#### WHAT NEEDS TO BE DONE:
Every line of the material below in which "基本信息" shows up is to be located and copied.
··· DATA EXCERPTS
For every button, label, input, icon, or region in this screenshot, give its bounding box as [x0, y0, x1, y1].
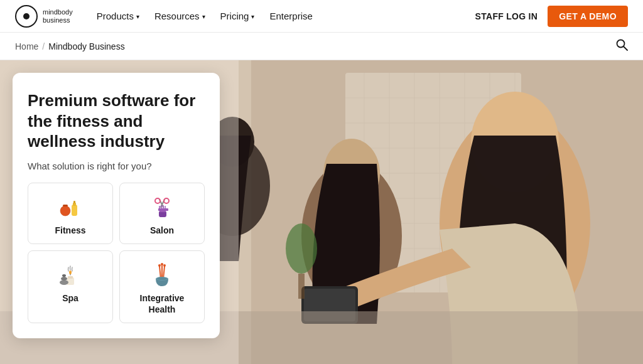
svg-rect-37	[73, 201, 75, 203]
nav-products[interactable]: Products ▾	[90, 7, 146, 25]
svg-point-54	[61, 277, 67, 281]
integrative-health-card[interactable]: Integrative Health	[119, 250, 205, 323]
svg-point-60	[161, 263, 163, 265]
spa-label: Spa	[62, 292, 78, 304]
nav-enterprise[interactable]: Enterprise	[263, 7, 318, 25]
navbar: mindbody business Products ▾ Resources ▾…	[0, 0, 643, 33]
integrative-health-icon	[148, 260, 176, 287]
svg-point-28	[286, 223, 317, 274]
breadcrumb-home[interactable]: Home	[15, 41, 38, 51]
hero-subtitle: What solution is right for you?	[28, 161, 205, 171]
breadcrumb-separator: /	[42, 41, 45, 51]
hero-title: Premium software for the fitness and wel…	[28, 90, 205, 152]
svg-point-0	[617, 40, 625, 48]
svg-point-53	[60, 280, 68, 285]
nav-right: STAFF LOG IN GET A DEMO	[475, 6, 628, 27]
svg-rect-50	[68, 276, 73, 279]
nav-resources[interactable]: Resources ▾	[148, 7, 212, 25]
solution-card-grid: Fitness	[28, 183, 205, 324]
logo-text: mindbody business	[43, 8, 73, 23]
chevron-down-icon: ▾	[251, 13, 254, 20]
svg-rect-35	[72, 205, 77, 216]
spa-card[interactable]: Spa	[28, 250, 113, 323]
breadcrumb-current: Mindbody Business	[48, 41, 124, 51]
svg-point-41	[164, 198, 169, 203]
logo-inner-icon	[23, 13, 30, 19]
svg-point-63	[157, 277, 167, 280]
breadcrumb-bar: Home / Mindbody Business	[0, 33, 643, 60]
logo-circle-icon	[15, 5, 38, 28]
salon-icon	[148, 192, 176, 220]
nav-pricing[interactable]: Pricing ▾	[214, 7, 261, 25]
svg-point-61	[163, 264, 166, 267]
svg-line-1	[624, 47, 628, 51]
svg-line-58	[163, 266, 165, 279]
salon-label: Salon	[150, 225, 174, 236]
svg-point-55	[62, 274, 66, 277]
chevron-down-icon: ▾	[202, 13, 205, 20]
svg-rect-29	[298, 274, 305, 299]
svg-line-56	[159, 266, 161, 279]
svg-rect-48	[159, 210, 166, 212]
fitness-card[interactable]: Fitness	[28, 183, 113, 244]
svg-point-52	[69, 270, 72, 274]
nav-left: mindbody business Products ▾ Resources ▾…	[15, 5, 319, 28]
hero-section: Premium software for the fitness and wel…	[0, 60, 643, 364]
spa-icon	[57, 260, 84, 287]
fitness-label: Fitness	[55, 225, 85, 236]
svg-rect-34	[63, 205, 68, 206]
fitness-icon	[57, 192, 84, 220]
logo[interactable]: mindbody business	[15, 5, 73, 28]
nav-items: Products ▾ Resources ▾ Pricing ▾ Enterpr…	[90, 7, 319, 25]
get-demo-button[interactable]: GET A DEMO	[548, 6, 628, 27]
breadcrumb: Home / Mindbody Business	[15, 41, 125, 51]
salon-card[interactable]: Salon	[119, 183, 205, 244]
search-icon[interactable]	[615, 38, 628, 54]
integrative-health-label: Integrative Health	[126, 292, 198, 315]
svg-point-40	[155, 198, 160, 203]
hero-card: Premium software for the fitness and wel…	[13, 73, 220, 338]
staff-login-link[interactable]: STAFF LOG IN	[475, 11, 538, 21]
chevron-down-icon: ▾	[136, 13, 139, 20]
svg-point-59	[158, 264, 161, 267]
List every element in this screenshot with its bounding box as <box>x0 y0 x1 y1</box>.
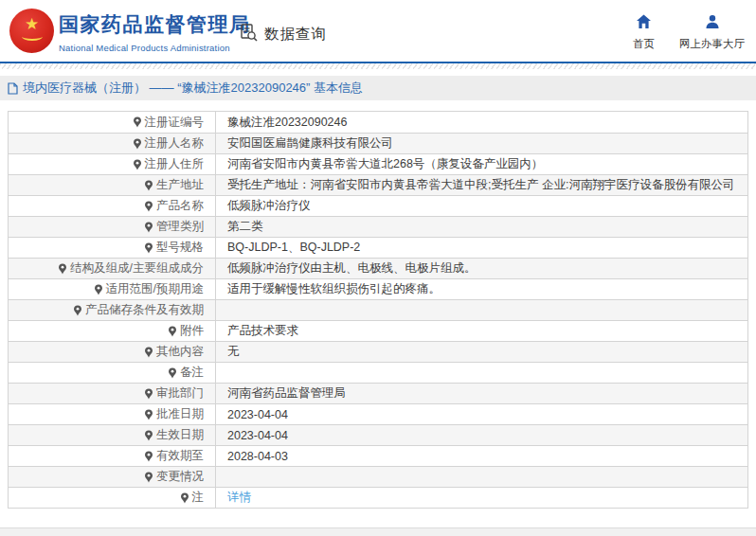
row-label-cell: 产品名称 <box>9 196 216 216</box>
note-icon <box>94 284 103 295</box>
footer-strip <box>0 527 756 536</box>
row-label: 注 <box>192 490 205 506</box>
note-icon <box>144 222 153 233</box>
note-icon <box>144 388 153 400</box>
table-row: 产品名称 低频脉冲治疗仪 <box>9 195 747 216</box>
row-value-cell <box>216 467 747 487</box>
row-value-cell: 豫械注准20232090246 <box>216 112 747 133</box>
breadcrumb-text: 境内医疗器械（注册） —— “豫械注准20232090246” 基本信息 <box>23 80 363 97</box>
row-value-cell: 河南省安阳市内黄县帝喾大道北268号（康复设备产业园内） <box>216 154 747 174</box>
file-icon <box>8 82 18 95</box>
table-row: 生产地址 受托生产地址：河南省安阳市内黄县帝喾大道中段;受托生产 企业:河南翔宇… <box>9 174 747 195</box>
row-label: 有效期至 <box>156 448 204 464</box>
row-label-cell: 批准日期 <box>9 404 216 424</box>
row-label-cell: 生效日期 <box>9 425 216 445</box>
row-label: 注册证编号 <box>145 115 205 131</box>
row-label: 注册人住所 <box>145 156 205 172</box>
row-label: 附件 <box>180 323 204 339</box>
note-icon <box>144 180 153 191</box>
table-row: 注 详情 <box>9 487 747 508</box>
note-icon <box>168 367 177 379</box>
table-row: 结构及组成/主要组成成分 低频脉冲治疗仪由主机、电极线、电极片组成。 <box>9 258 747 278</box>
emblem-star-icon: ★ <box>25 18 39 31</box>
page-header: ★ 国家药品监督管理局 National Medical Products Ad… <box>0 0 756 63</box>
row-label-cell: 附件 <box>9 321 216 341</box>
note-icon <box>168 326 177 337</box>
row-value: 低频脉冲治疗仪由主机、电极线、电极片组成。 <box>227 260 477 277</box>
table-row: 附件 产品技术要求 <box>9 320 747 341</box>
detail-link[interactable]: 详情 <box>227 490 251 506</box>
nav-item-label: 首页 <box>633 37 655 51</box>
data-query-icon <box>239 23 259 46</box>
table-row: 注册证编号 豫械注准20232090246 <box>9 112 747 133</box>
org-name-en: National Medical Products Administration <box>59 43 251 53</box>
row-label-cell: 注册人名称 <box>9 134 216 153</box>
row-value-cell: 详情 <box>216 488 747 508</box>
table-row: 审批部门 河南省药品监督管理局 <box>9 383 747 403</box>
table-row: 注册人住所 河南省安阳市内黄县帝喾大道北268号（康复设备产业园内） <box>9 153 747 174</box>
row-label-cell: 管理类别 <box>9 217 216 237</box>
table-row: 适用范围/预期用途 适用于缓解慢性软组织损伤引起的疼痛。 <box>9 278 747 299</box>
row-label: 型号规格 <box>156 240 204 256</box>
table-row: 有效期至 2028-04-03 <box>9 445 747 466</box>
nav-item-home[interactable]: 首页 <box>633 14 655 51</box>
note-icon <box>180 492 189 504</box>
row-value: 豫械注准20232090246 <box>227 115 347 131</box>
table-row: 型号规格 BQ-JLDP-1、BQ-JLDP-2 <box>9 237 747 258</box>
data-query-section[interactable]: 数据查询 <box>239 23 327 46</box>
row-label-cell: 结构及组成/主要组成成分 <box>9 259 216 278</box>
row-value: 无 <box>227 344 240 360</box>
note-icon <box>144 451 153 462</box>
row-label: 变更情况 <box>156 469 204 485</box>
nav-item-service-hall[interactable]: 网上办事大厅 <box>679 14 745 51</box>
table-row: 管理类别 第二类 <box>9 216 747 237</box>
row-value: 产品技术要求 <box>227 323 298 339</box>
row-label-cell: 注册证编号 <box>9 112 216 133</box>
data-query-label: 数据查询 <box>264 25 327 45</box>
note-icon <box>133 159 142 170</box>
row-label: 产品名称 <box>156 198 204 214</box>
note-icon <box>144 472 153 483</box>
row-label: 产品储存条件及有效期 <box>85 302 204 318</box>
row-label: 备注 <box>180 365 204 381</box>
row-value-cell: 2023-04-04 <box>216 404 747 424</box>
row-label-cell: 其他内容 <box>9 342 216 362</box>
breadcrumb: 境内医疗器械（注册） —— “豫械注准20232090246” 基本信息 <box>0 76 756 100</box>
org-title-block: 国家药品监督管理局 National Medical Products Admi… <box>59 11 251 53</box>
note-icon <box>144 242 153 254</box>
note-icon <box>58 263 67 275</box>
table-row: 批准日期 2023-04-04 <box>9 403 747 424</box>
note-icon <box>144 201 153 212</box>
nav-item-label: 网上办事大厅 <box>679 37 745 51</box>
note-icon <box>133 138 142 150</box>
row-value: 安阳国医扁鹊健康科技有限公司 <box>227 135 393 152</box>
row-value-cell: 2028-04-03 <box>216 446 747 466</box>
row-value-cell: 适用于缓解慢性软组织损伤引起的疼痛。 <box>216 279 747 299</box>
row-value: 受托生产地址：河南省安阳市内黄县帝喾大道中段;受托生产 企业:河南翔宇医疗设备股… <box>227 177 734 193</box>
row-value: 低频脉冲治疗仪 <box>227 198 311 214</box>
row-label-cell: 适用范围/预期用途 <box>9 279 216 299</box>
row-label: 注册人名称 <box>145 135 205 152</box>
table-row: 产品储存条件及有效期 <box>9 299 747 320</box>
row-value-cell: 产品技术要求 <box>216 321 747 341</box>
row-label-cell: 注册人住所 <box>9 154 216 174</box>
row-label-cell: 备注 <box>9 363 216 383</box>
note-icon <box>144 409 153 420</box>
row-value-cell <box>216 363 747 383</box>
table-row: 生效日期 2023-04-04 <box>9 424 747 445</box>
row-value: 河南省安阳市内黄县帝喾大道北268号（康复设备产业园内） <box>227 156 543 172</box>
note-icon <box>144 347 153 358</box>
row-label: 其他内容 <box>156 344 204 360</box>
info-table: 注册证编号 豫械注准20232090246 注册人名称 安阳国医扁鹊健康科技有限… <box>8 111 748 509</box>
national-emblem-logo[interactable]: ★ <box>9 9 54 53</box>
person-icon <box>705 14 720 33</box>
row-value-cell: 2023-04-04 <box>216 425 747 445</box>
org-name-cn: 国家药品监督管理局 <box>59 11 251 38</box>
row-label-cell: 有效期至 <box>9 446 216 466</box>
row-value: 2023-04-04 <box>227 408 288 421</box>
row-value-cell: 第二类 <box>216 217 747 237</box>
row-label: 适用范围/预期用途 <box>106 281 204 297</box>
row-value: 第二类 <box>227 219 263 235</box>
table-row: 其他内容 无 <box>9 341 747 362</box>
row-label: 管理类别 <box>156 219 204 235</box>
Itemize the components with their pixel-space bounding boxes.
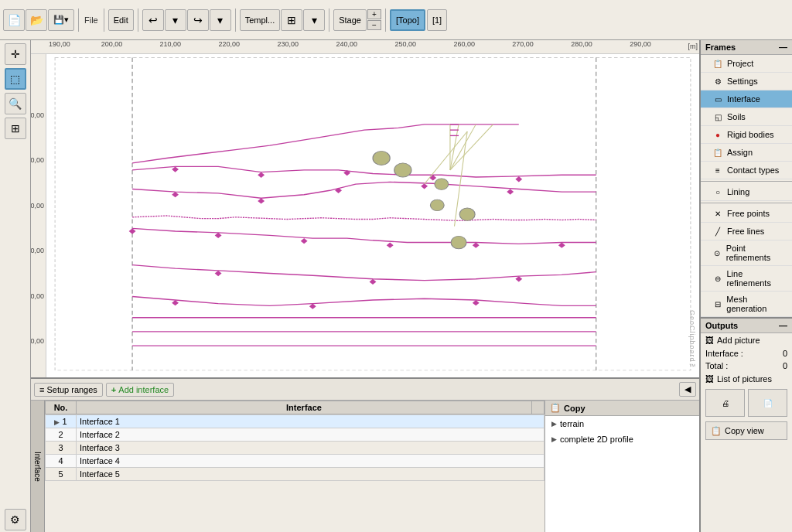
clipboard-title: Copy <box>564 404 585 413</box>
print-button[interactable]: 🖨 <box>705 389 745 417</box>
list-pictures-label: List of pictures <box>717 374 772 384</box>
topo-button[interactable]: [Topo] <box>390 9 425 31</box>
table-row[interactable]: 2 Interface 2 <box>46 428 544 442</box>
move-tool[interactable]: ✛ <box>5 43 26 65</box>
ruler-mark-20: 20,00 <box>31 337 44 345</box>
bottom-toolbar: ≡ Setup ranges + Add interface ◀ <box>31 379 699 401</box>
free-lines-icon: ╱ <box>712 226 724 237</box>
setup-ranges-icon: ≡ <box>39 385 44 394</box>
frame-settings[interactable]: ⚙ Settings <box>701 73 792 90</box>
main-layout: ✛ ⬚ 🔍 ⊞ ⚙ 190,00 200,00 210,00 220,00 23… <box>0 40 792 532</box>
copy-layout-btn[interactable]: ⊞ <box>281 9 302 31</box>
svg-marker-14 <box>421 183 428 189</box>
frame-assign-label: Assign <box>727 148 753 157</box>
undo-dropdown[interactable]: ▾ <box>165 9 186 31</box>
frame-free-lines[interactable]: ╱ Free lines <box>701 223 792 240</box>
add-interface-button[interactable]: + Add interface <box>106 383 174 397</box>
add-picture-row[interactable]: 🖼 Add picture <box>701 333 792 347</box>
sep1 <box>78 9 79 32</box>
canvas-area[interactable]: 190,00 200,00 210,00 220,00 230,00 240,0… <box>31 40 699 377</box>
svg-marker-7 <box>258 172 265 178</box>
table-row[interactable]: ▶ 1 Interface 1 <box>46 415 544 428</box>
edit-button[interactable]: Edit <box>108 9 134 31</box>
frames-collapse[interactable]: — <box>779 43 787 52</box>
frame-assign[interactable]: 📋 Assign <box>701 144 792 162</box>
copy-view-button[interactable]: 📋 Copy view <box>705 421 787 440</box>
stage-num-button[interactable]: [1] <box>427 9 447 31</box>
snap-tool[interactable]: ⊞ <box>5 118 26 139</box>
template-button[interactable]: Templ... <box>240 9 281 31</box>
project-icon: 📋 <box>712 58 724 69</box>
open-button[interactable]: 📂 <box>26 9 47 31</box>
ruler-top-marks: 190,00 200,00 210,00 220,00 230,00 240,0… <box>46 40 699 54</box>
row-no: 4 <box>46 455 77 468</box>
ruler-mark-70: 70,00 <box>31 111 44 119</box>
select-tool[interactable]: ⬚ <box>5 68 26 90</box>
frame-point-refinements[interactable]: ⊙ Point refinements <box>701 240 792 266</box>
add-interface-label: Add interface <box>118 385 169 394</box>
frames-divider2 <box>701 203 792 203</box>
svg-marker-19 <box>387 243 394 248</box>
redo-dropdown[interactable]: ▾ <box>210 9 231 31</box>
save-button[interactable]: 💾▾ <box>48 9 74 31</box>
new-button[interactable]: 📄 <box>3 9 25 31</box>
clipboard-item-2d-profile[interactable]: ▶ complete 2D profile <box>545 431 699 447</box>
row-name: Interface 5 <box>77 468 544 481</box>
stage-down[interactable]: − <box>367 20 381 30</box>
frame-project[interactable]: 📋 Project <box>701 55 792 73</box>
ruler-top: 190,00 200,00 210,00 220,00 230,00 240,0… <box>31 40 699 54</box>
settings-tool[interactable]: ⚙ <box>5 509 26 530</box>
interface-table-body: ▶ 1 Interface 1 2 Interface 2 3 Interfac… <box>45 414 544 481</box>
frame-interface[interactable]: ▭ Interface <box>701 90 792 108</box>
ruler-mark-230: 230,00 <box>278 40 299 48</box>
geo-watermark: GeoClipboard™ <box>688 310 696 371</box>
stage-button[interactable]: Stage <box>333 9 367 31</box>
interface-vertical-tab[interactable]: Interface <box>31 401 45 532</box>
frame-line-refinements-label: Line refinements <box>726 269 787 288</box>
table-row[interactable]: 5 Interface 5 <box>46 468 544 481</box>
ruler-mark-50: 50,00 <box>31 202 44 210</box>
ruler-mark-200: 200,00 <box>101 40 123 48</box>
drawing-canvas[interactable] <box>46 54 699 377</box>
undo-button[interactable]: ↩ <box>142 9 164 31</box>
row-name: Interface 1 <box>77 415 544 428</box>
zoom-tool[interactable]: 🔍 <box>5 93 26 114</box>
table-scroll[interactable]: ▶ 1 Interface 1 2 Interface 2 3 Interfac… <box>45 414 544 532</box>
outputs-collapse[interactable]: — <box>779 321 787 330</box>
svg-marker-15 <box>507 189 514 194</box>
list-pictures-row[interactable]: 🖼 List of pictures <box>701 372 792 386</box>
stage-up[interactable]: + <box>367 9 381 19</box>
free-points-icon: ✕ <box>712 208 724 219</box>
table-row[interactable]: 3 Interface 3 <box>46 442 544 455</box>
copy-layout-dropdown[interactable]: ▾ <box>303 9 325 31</box>
frame-mesh-generation[interactable]: ⊟ Mesh generation <box>701 292 792 317</box>
frame-line-refinements[interactable]: ⊖ Line refinements <box>701 266 792 292</box>
frame-contact-types-label: Contact types <box>727 165 779 175</box>
collapse-bottom-btn[interactable]: ◀ <box>679 382 696 397</box>
ruler-mark-250: 250,00 <box>394 40 416 48</box>
frame-soils[interactable]: ◱ Soils <box>701 108 792 126</box>
sep6 <box>385 9 386 32</box>
total-count-row: Total : 0 <box>701 360 792 372</box>
setup-ranges-label: Setup ranges <box>46 385 97 394</box>
ruler-mark-60: 60,00 <box>31 156 44 164</box>
ruler-mark-290: 290,00 <box>630 40 651 48</box>
svg-point-36 <box>435 179 449 190</box>
col-interface: Interface <box>77 401 532 414</box>
frame-free-points[interactable]: ✕ Free points <box>701 205 792 223</box>
bottom-panel: ≡ Setup ranges + Add interface ◀ Interfa… <box>31 377 699 532</box>
list-pictures-icon: 🖼 <box>705 374 714 384</box>
frame-lining[interactable]: ○ Lining <box>701 183 792 201</box>
clipboard-item-terrain[interactable]: ▶ terrain <box>545 416 699 431</box>
copy-view-label: Copy view <box>725 426 764 435</box>
redo-button[interactable]: ↪ <box>187 9 209 31</box>
contact-types-icon: ≡ <box>712 165 724 176</box>
pdf-button[interactable]: 📄 <box>748 389 787 417</box>
table-row[interactable]: 4 Interface 4 <box>46 455 544 468</box>
stage-arrows: + − <box>367 9 381 30</box>
frame-contact-types[interactable]: ≡ Contact types <box>701 162 792 179</box>
frame-rigid-bodies[interactable]: ● Rigid bodies <box>701 126 792 144</box>
file-group: 📄 📂 💾▾ <box>3 9 74 31</box>
row-no: 3 <box>46 442 77 455</box>
setup-ranges-button[interactable]: ≡ Setup ranges <box>34 383 103 397</box>
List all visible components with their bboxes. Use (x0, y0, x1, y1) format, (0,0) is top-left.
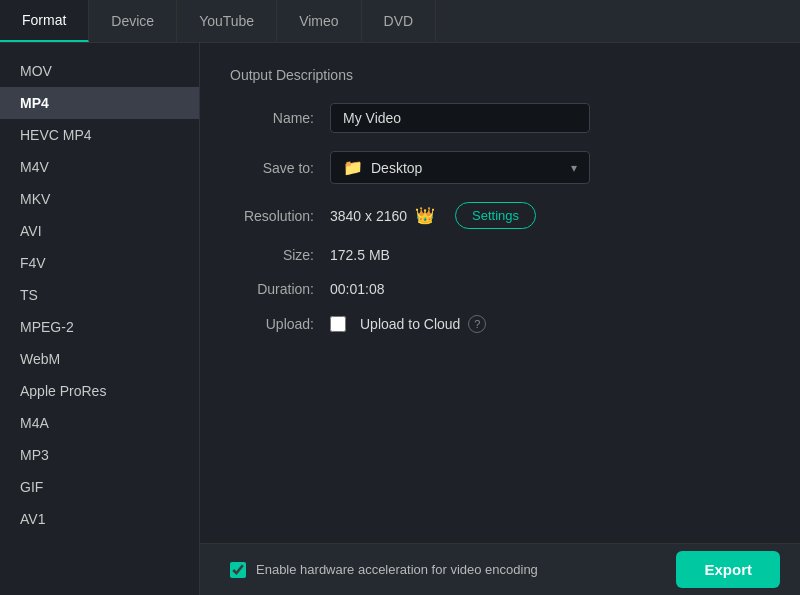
······
#### SOLUTION TO THE PROBLEM:
breadcrumb-text: 境内医疗器械（注册） —— “豫械注准20232090246” 基本信息 <box>23 80 363 97</box>
breadcrumb: 境内医疗器械（注册） —— “豫械注准20232090246” 基本信息 <box>0 76 756 100</box>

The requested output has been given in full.